Federal law enforcement agents from the DEA routinely seize quantities of cash that they suspect to be tied to or derived from narcotics trafficking. Frequently, these seizures happen in conjuncture with the arrests of those in possession of the cash, or pursuant to indictments. But most of the time, agents seize cash – even huge sums of it – without arresting anyone. In those cases, the owners or possessors of that seized cash have some difficult decisions to make.
In these cases, federal law generally requires the agents to send a notice to the person from whom the cash was seized. The person who receives the notice is typically given the opportunity to make a claim for the cash, which includes an explanation as to the source of the cash. This response must be made under penalty of perjury, and can include supplemental documentation from a related business (such as tax returns or bank statements), or sworn statements from other people, among other things. Every once in awhile, the agents return the cash to the claimant based upon the representations made by the claimant, or based upon the evidence demonstrated to the agency. Our attorneys have successfully assisted clients in getting cash returned by federal agents this way.

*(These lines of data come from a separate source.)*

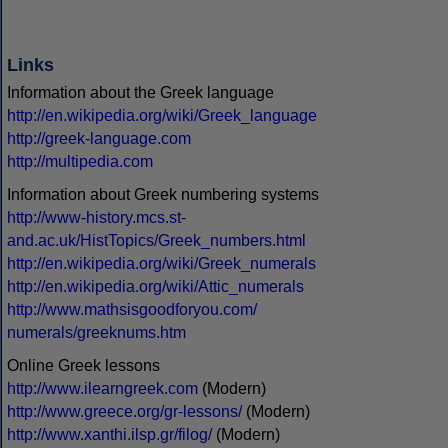
Links
Information about the Greek language
http://en.wikipedia.org/wiki/Greek_language
http://greek-language.com
http://multipedia.com
Information about Greek numbering systems
http://www-history.mcs.st-
and.ac.uk/HistTopics/Greek_numbers.html
http://en.wikipedia.org/wiki/Greek_numerals
http://en.wikipedia.org/wiki/Attic_numerals
http://www.mathsisgoodforyou.com/
numerals/greeknums.htm
Online Greek lessons
http://www.ilearngreek.com
(Modern)
http://www.greece.org/gr-lessons/
(Modern)
http://www.xanthi.ilsp.gr/filog/
(Modern)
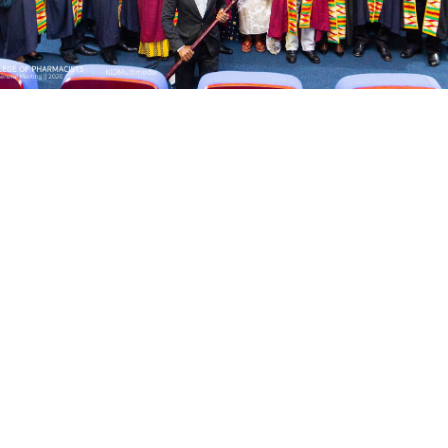
AGM-2023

If, however, the agency refuses to return the money based upon these representations, then they must commence a civil forfeiture action in federal court. The precise procedures for doing so are outlined in 18 U.S.C. § 983. Ultimately, in a civil court proceeding, the federal agency (DEA) must prove by a preponderance of the evidence that the seized cash represents proceeds of illegal activity. This is the civil standard for proof and it is much lower (easier) than the “beyond a reasonable doubt” standard necessary to prove a person’s guilt of a crime.